═══ Exercise inputs
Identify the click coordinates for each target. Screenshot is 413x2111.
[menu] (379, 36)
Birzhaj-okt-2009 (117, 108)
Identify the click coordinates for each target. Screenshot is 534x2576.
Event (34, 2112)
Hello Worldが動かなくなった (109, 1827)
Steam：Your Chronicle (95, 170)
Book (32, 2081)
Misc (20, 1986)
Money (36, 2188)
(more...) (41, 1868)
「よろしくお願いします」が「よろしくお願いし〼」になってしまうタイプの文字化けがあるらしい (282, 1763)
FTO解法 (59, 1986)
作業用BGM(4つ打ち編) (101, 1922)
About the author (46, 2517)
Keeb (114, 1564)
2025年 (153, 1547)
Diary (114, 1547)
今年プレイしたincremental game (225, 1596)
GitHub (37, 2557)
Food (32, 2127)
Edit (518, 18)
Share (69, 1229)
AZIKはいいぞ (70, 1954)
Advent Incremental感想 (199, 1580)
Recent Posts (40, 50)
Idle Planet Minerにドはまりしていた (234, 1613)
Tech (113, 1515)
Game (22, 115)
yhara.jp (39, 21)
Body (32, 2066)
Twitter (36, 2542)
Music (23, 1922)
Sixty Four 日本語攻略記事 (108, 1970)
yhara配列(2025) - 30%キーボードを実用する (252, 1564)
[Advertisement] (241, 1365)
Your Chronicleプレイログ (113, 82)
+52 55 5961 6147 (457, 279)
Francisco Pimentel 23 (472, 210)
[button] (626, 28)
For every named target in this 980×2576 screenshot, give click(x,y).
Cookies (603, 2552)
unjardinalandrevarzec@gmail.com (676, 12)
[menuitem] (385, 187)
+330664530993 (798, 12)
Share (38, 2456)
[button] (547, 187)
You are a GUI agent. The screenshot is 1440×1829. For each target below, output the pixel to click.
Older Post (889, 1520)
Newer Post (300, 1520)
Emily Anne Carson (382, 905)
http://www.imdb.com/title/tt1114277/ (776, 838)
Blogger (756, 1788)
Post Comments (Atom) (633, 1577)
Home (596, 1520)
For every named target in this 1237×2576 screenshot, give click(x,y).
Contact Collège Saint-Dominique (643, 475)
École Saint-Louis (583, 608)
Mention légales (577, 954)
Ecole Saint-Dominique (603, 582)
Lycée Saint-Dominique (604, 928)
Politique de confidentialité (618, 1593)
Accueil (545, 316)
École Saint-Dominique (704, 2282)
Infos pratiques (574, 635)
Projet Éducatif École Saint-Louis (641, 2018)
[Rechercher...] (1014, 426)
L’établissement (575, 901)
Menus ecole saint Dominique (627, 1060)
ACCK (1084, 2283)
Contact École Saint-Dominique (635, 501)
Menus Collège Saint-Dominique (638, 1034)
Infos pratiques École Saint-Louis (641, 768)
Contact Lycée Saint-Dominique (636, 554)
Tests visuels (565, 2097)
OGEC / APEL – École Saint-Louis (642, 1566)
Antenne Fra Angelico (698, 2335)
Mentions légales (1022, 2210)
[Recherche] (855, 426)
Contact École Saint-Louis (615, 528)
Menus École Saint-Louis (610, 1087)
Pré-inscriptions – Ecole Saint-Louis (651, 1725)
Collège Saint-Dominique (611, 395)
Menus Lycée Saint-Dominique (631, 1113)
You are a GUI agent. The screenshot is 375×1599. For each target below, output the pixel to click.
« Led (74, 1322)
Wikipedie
══════
| Activity |
Find the lines above with the word "give". Copy them out.

| Answer box |
For every named target in this 980×2576 screenshot, give click(x,y).
For every named target in this 1237×2576 screenshot, give click(x,y).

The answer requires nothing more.